Tom Vogt wrote:

> Ed Gerck wrote:
> > Thus, what happened here is not new and those that want to
> > effectively combat "hidden" features, pirated code or covert
> > weaknesses  by decompiling code should be aware of it. The
> > end, however merit it may have, cannot justify the means.
>
> there is an important difference here. in both the cyberpatrol and the
> decss cases, the end-users of a piece of software were sued, for
> violation of the license. (and while stacker probably had a valid
> license and was thus technically and end-user, I think it is obvious
> where the difference is)

Stacker was an end-user of Doublespace and violated the license
agreement by decompiling it.  Reverse-engineering was prohibited
even for private uses (ie, without publishing it).  Thus, with or
without  publication, Stacker, Skala and Jansson did reverse engineer
and did trespass on property of others.  This is the important similarity
-- and effective legal precedence -- which was ignored in the news release:

>>In an unusual legal strategy, Microsystems alleged that Skala and Jansson
>>violated U.S. copyright law when they reverse-engineered Cyber Patrol to
>>analyze it, which the company said is expressly prohibited in its license
>>agreements.

and which, possibly, will be very hard for Skala and Janson to overcome.

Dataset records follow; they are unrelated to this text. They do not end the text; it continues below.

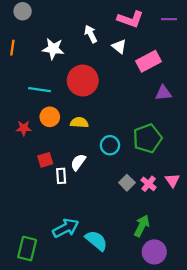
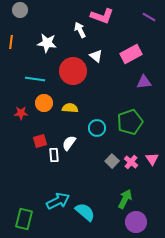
pink L-shape: (130, 19) -> (102, 16), moved
purple line: (169, 19) -> (149, 17), turned 32
white triangle: (119, 46) -> (96, 56), moved

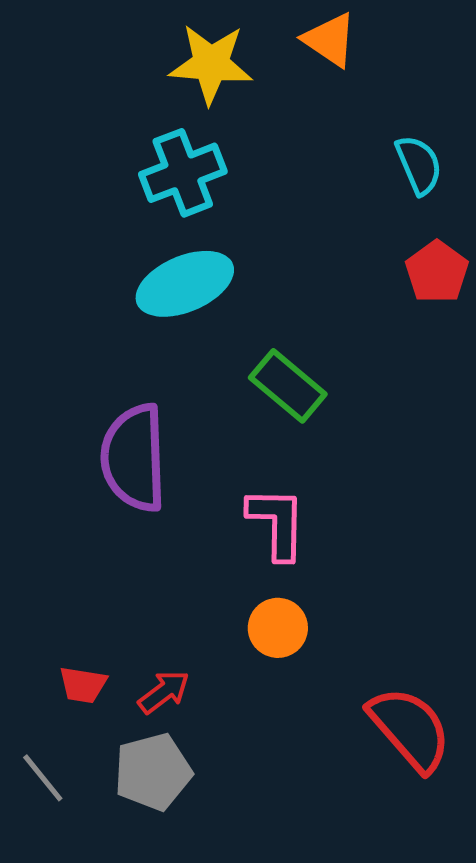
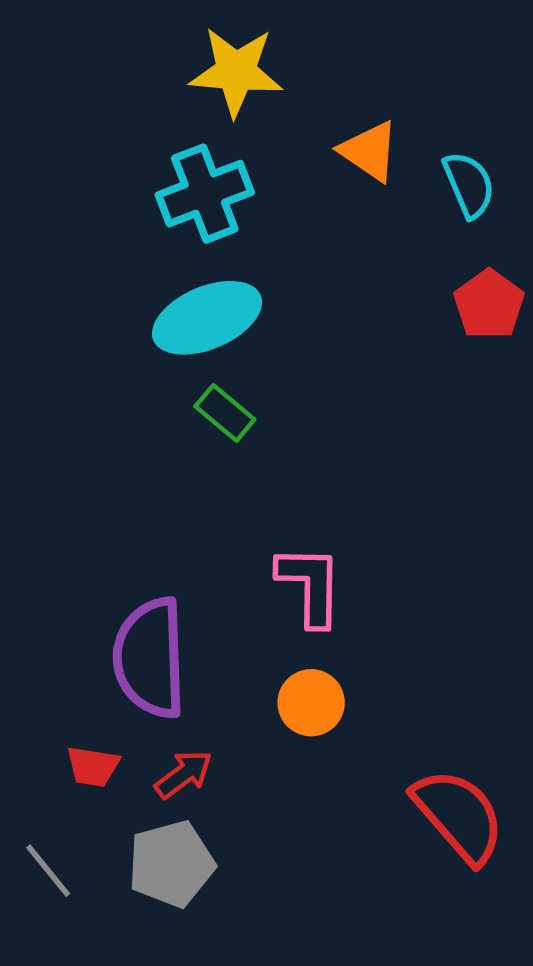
orange triangle: (330, 40) -> (369, 151), moved
green rectangle: (288, 386) -> (225, 413), moved, size x0.7
purple semicircle: (134, 458) -> (150, 658), moved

> this touches on the uncertain state of click-wrap or shrink-wrap
> licenses and on the question of whether or not the seller of my car can
> forbid me to open the hood. of course, that you don't BUY software, but
> LICENSE it is exactly why he (technically) can in software. which brings
> up the next point, namely whether licensing is appropriate for software
> or simply being used because it gives the companies more power than a
> sales contract would - power that they strive to extend further, see
> UCITA.

Yes.  But the other model (selling) has its faults too.